My argument is that it is fraud to represent the paper as a scholarly work when you don't know that it is correct. It is not that you are taking a risk it might be wrong, it is that you are actively representing that you know it is correct and if you do not know that you are committing fraud even if it happens to be so. This is a case of intentional deception, the deception being the representation that this is scholarly work, not reckless disregard for the truth as to the accuracy of the citations.
There are actually a surprising (IMO) number of career researchers on this site. Regardless, disregarding the context specific meaning will at absolute best result in a disjointed conversation where people are talking past each other. Worse, in this instance people are debating how arxiv (and other venues) ought to handle these sorts of things at which point you are well and truly into the territory where you need to get the field specific terminology right.

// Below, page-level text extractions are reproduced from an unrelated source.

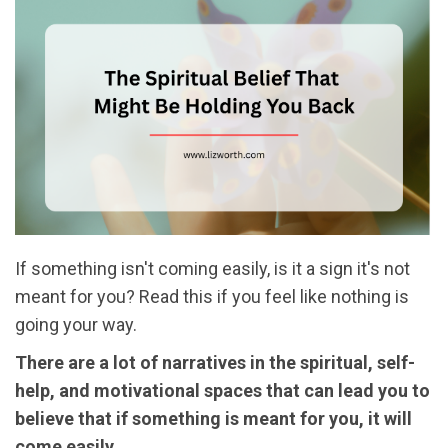
If something isn't coming easily, is it a sign it's not
meant for you? Read this if you feel like nothing is
going your way.
There are a lot of narratives in the spiritual, self-
help, and motivational spaces that can lead you to
believe that if something is meant for you, it will
come easily.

I concede that I was sloppy when I referred to what the researchers would be imagining. I should have phrased it as asking them if they thought that transgression X constituted fraud.
Regardless, hopefully you can see the idea that I was attempting to communicate? The burglary example isn't equivalent because while the spoons are unexpected the end result is still an event that most people would agree constituted burglary and resulted in noticeable harm to the victim.
I'm struggling to adjust your example on the fly but perhaps if it were the contents of the yard waste bin that had been pilfered? That's still technically burglary but I think most people would view it quite differently and might question the wisdom of prosecuting it.
I think the key difference here comes down to motivations as well as impact. Falsifying results (for example) is an active attempt to counterfeit the core value proposition of the endeavor and the end result of that is proportional - personal benefit directly as a result of the falsification and significant damages to anyone sufficiently bamboozled by the fiction long enough to base any decisions on it. Whereas no one using an LLM to generate just the bibliography is doing that to get ahead (at least not on its own) and any damages are limited to the reader wasting a few minutes trying to figure out the extent of the issue and who to contact about it.
I think (though might well be misunderstanding) that reckless disregard is taken to be an intentional choice but that it does not imply that the outcome itself was intentional. The difference between intentionally doing something that you know for a fact has a high risk of failure but you can't necessarily predict the outcome versus intentionally seeking a particular legally disallowed outcome.
But what LPisGood was saying is that reckless disregard (as opposed to explicit intent) is sufficient to meet the legal bar for fraud.